▶ Problem:
Begin at the first line of the data and copy each line through the one containing "Prvotřídní kvalita", that line included, with no pictures.

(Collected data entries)
::::

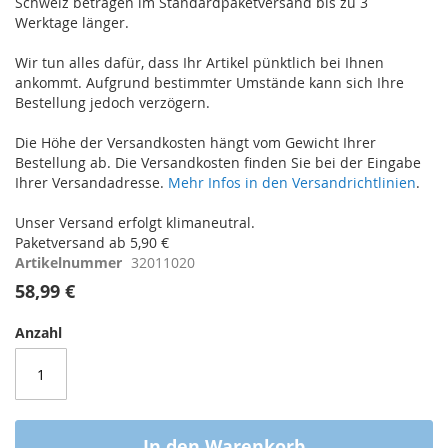
Schweiz betragen im Standardpaketversand bis zu 3
Werktage länger.
Wir tun alles dafür, dass Ihr Artikel pünktlich bei Ihnen
ankommt. Aufgrund bestimmter Umstände kann sich Ihre
Bestellung jedoch verzögern.
Die Höhe der Versandkosten hängt vom Gewicht Ihrer
Bestellung ab. Die Versandkosten finden Sie bei der Eingabe
Ihrer Versandadresse.
Mehr Infos in den Versandrichtlinien
.
Unser Versand erfolgt klimaneutral.
Paketversand ab 5,90 €
Artikelnummer
32011020
58,99 €
Anzahl
In den Warenkorb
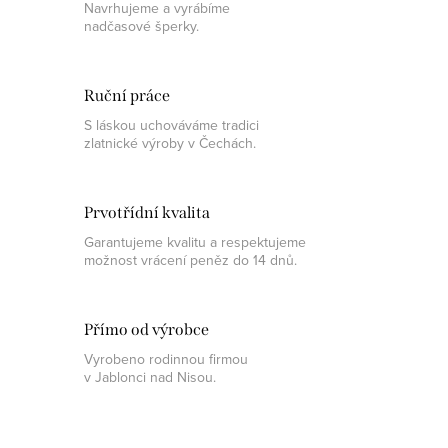
Navrhujeme a vyrábíme
nadčasové šperky.
Ruční práce
S láskou uchováváme tradici
zlatnické výroby v Čechách.
Prvotřídní kvalita
Garantujeme kvalitu a respektujeme
možnost vrácení peněz do 14 dnů.
Přímo od výrobce
Vyrobeno rodinnou firmou
v Jablonci nad Nisou.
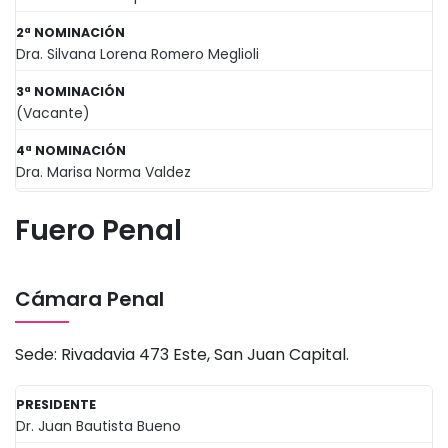
2ª NOMINACIÓN
Dra. Silvana Lorena Romero Meglioli
3ª NOMINACIÓN
(Vacante)
4ª NOMINACIÓN
Dra. Marisa Norma Valdez
Fuero Penal
Cámara Penal
Sede: Rivadavia 473 Este, San Juan Capital.
PRESIDENTE
Dr. Juan Bautista Bueno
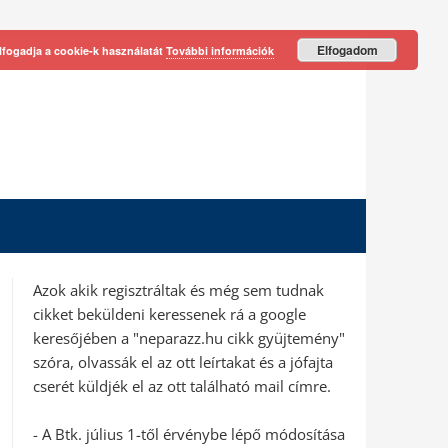
Elfogadom
lfogadja a cookie-k használatát
További információk
Azok akik regisztráltak és még sem tudnak
cikket beküldeni keressenek rá a google
keresőjében a "neparazz.hu cikk gyüjtemény"
szóra, olvassák el az ott leírtakat és a jófajta
cserét küldjék el az ott található mail címre.
- A Btk. július 1-től érvénybe lépő módosítása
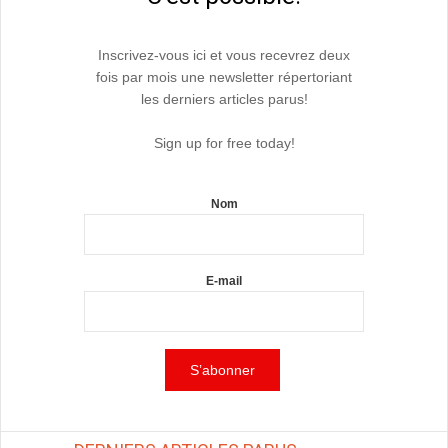
Inscrivez-vous ici et vous recevrez deux
fois par mois une newsletter répertoriant
les derniers articles parus!
Sign up for free today!
Nom
E-mail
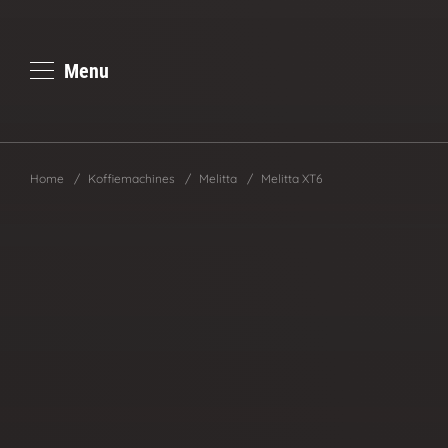
Menu
Home
/
Koffiemachines
/
Melitta
/
Melitta XT6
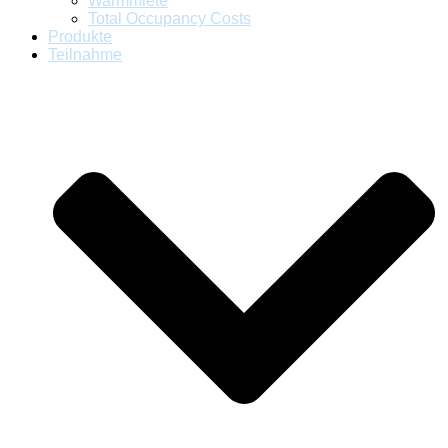
Warmmiete
Total Occupancy Costs
Produkte
Teilnahme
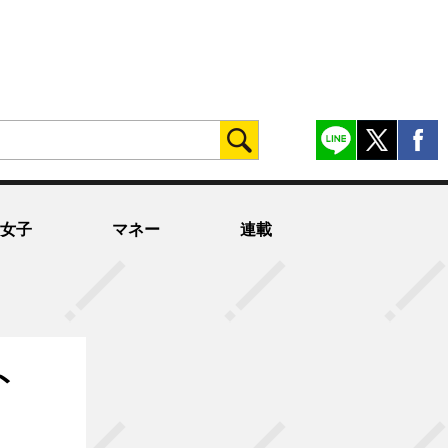
女子
マネー
連載
ト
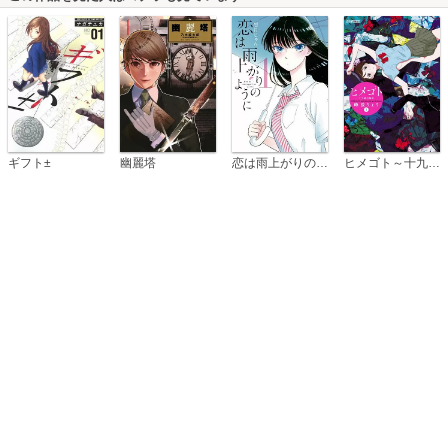
恋は雨上がりのように
ギフト±
幽麗塔
ヒメゴト～十九歳の制服～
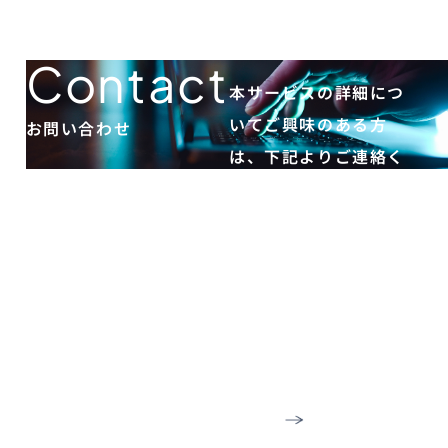
Contact
本サービスの詳細につ
いてご興味のある方
お問い合わせ
は、下記よりご連絡く
ださい。
お
問
い
合
わ
せ
フ
call
050-3852-648
ォ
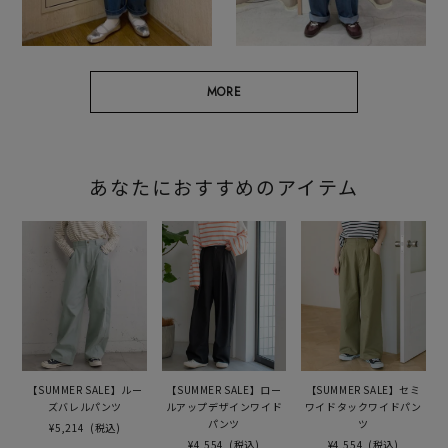
MORE
あなたにおすすめのアイテム
【SUMMER SALE】ルー
【SUMMER SALE】ロー
【SUMMER SALE】セミ
ズバレルパンツ
ルアップデザインワイド
ワイドタックワイドパン
パンツ
ツ
¥5,214
(税込)
¥4,554
(税込)
¥4,554
(税込)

::::

▶ Answer for this exercise:
Schweiz betragen im Standardpaketversand bis zu 3
Werktage länger.
Wir tun alles dafür, dass Ihr Artikel pünktlich bei Ihnen
ankommt. Aufgrund bestimmter Umstände kann sich Ihre
Bestellung jedoch verzögern.
Die Höhe der Versandkosten hängt vom Gewicht Ihrer
Bestellung ab. Die Versandkosten finden Sie bei der Eingabe
Ihrer Versandadresse.
Mehr Infos in den Versandrichtlinien
.
Unser Versand erfolgt klimaneutral.
Paketversand ab 5,90 €
Artikelnummer
32011020
58,99 €
Anzahl
In den Warenkorb
Navrhujeme a vyrábíme
nadčasové šperky.
Ruční práce
S láskou uchováváme tradici
zlatnické výroby v Čechách.
Prvotřídní kvalita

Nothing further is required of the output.